On Feb 13, 2022, at 11:46 AM, James Dinan @.***> wrote:
Would the lock type of the proposed API also be long or something else? IIUC, the above implementation would require more space than we have in a single long.
Could we do this by using a long* lock variable as a hash key to a private (bigger) structure?
Tony
I think we would need a point where we could symmetrically allocate memory for the lock. Locks are global objects that aren't tied to a team, so this could be tricky. We do have extra space in the MCS lock algorithm that we used in SOS. We assume that sizeof(long) == 2*sizeof(int)
. Both ints are used on PE 0 and there is one int free on every other process. So you could place the counter on another PE (leaving single PE jobs as an exercise to the reader). That gives you a 32-bit counter if we assume LP64 ABI. Hopefully this is enough space for the counter; we do need a way to describe the range of the counter to the user, especially if it could be less than the maxval of the function argument used to pass it.

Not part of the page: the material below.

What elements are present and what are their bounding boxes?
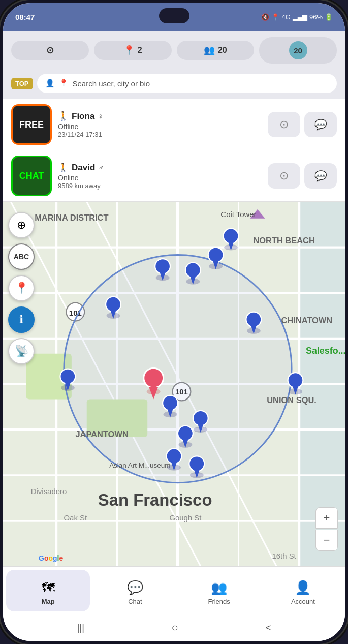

However, if we're going to introduce new API, I would really prefer to fix this design issue with the legacy lock API.
However, if we're going to introduce new API, I would really prefer to fix this design issue with the legacy lock API.
Do you mean you'd rather the lock routines use an opaque type?
Some working group comments:
The current locking API provides a fair-queued lock across the PEs, allowing one PE to hold the lock at a time. There is user interest in supporting a variant that supports N PEs to hold the "lock" at a time, as with a counting semaphore. Similar fair-queuing, FIFO behavior is strongly desirable.
One significant use-case is for parallel file I/O. With large PE counts, user applications can often see better performance for parallel writers if only some of the PEs write at a time. Such an API would provide a fair mechanism for PEs to enqueue as writers (as with
shmem_*_lock
), while also supporting multiple, concurrent writers (a new capability).